Data supplied:
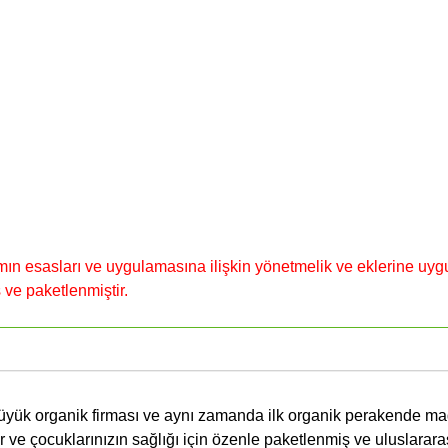
mın esasları ve uygulamasına ilişkin yönetmelik ve eklerine uyg
 ve paketlenmiştir.
 büyük organik firması ve aynı zamanda ilk organik perakende m
ler ve çocuklarınızın sağlığı için özenle paketlenmiş ve uluslarara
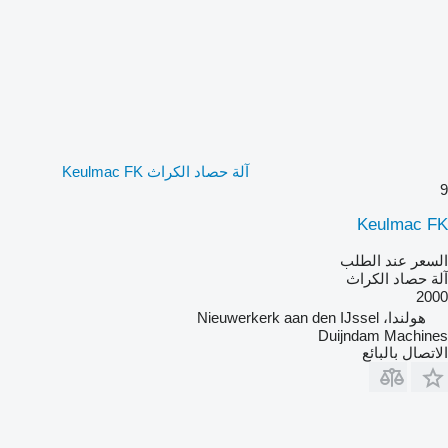
آلة حصاد الكراث Keulmac FK
9
Keulmac FK
السعر عند الطلب
آلة حصاد الكراث
2000
هولندا، Nieuwerkerk aan den IJssel
Duijndam Machines
الاتصال بالبائع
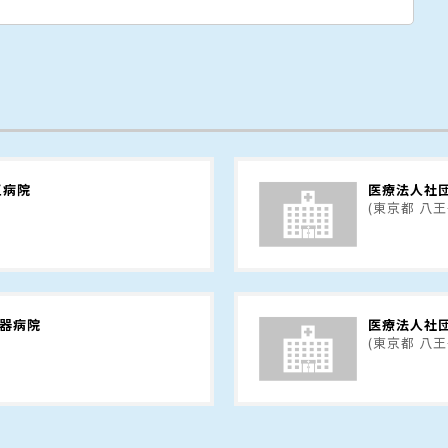
王病院
医療法人社
(東京都 八王
化器病院
医療法人社
(東京都 八王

Task directions: Print exactly the line containing "الاتصال بالبائع" and every line after it through the final line above, and leave all pictures out.

Completed exercise:
الاتصال بالبائع
王病院
医療法人社
(東京都 八王
化器病院
医療法人社
(東京都 八王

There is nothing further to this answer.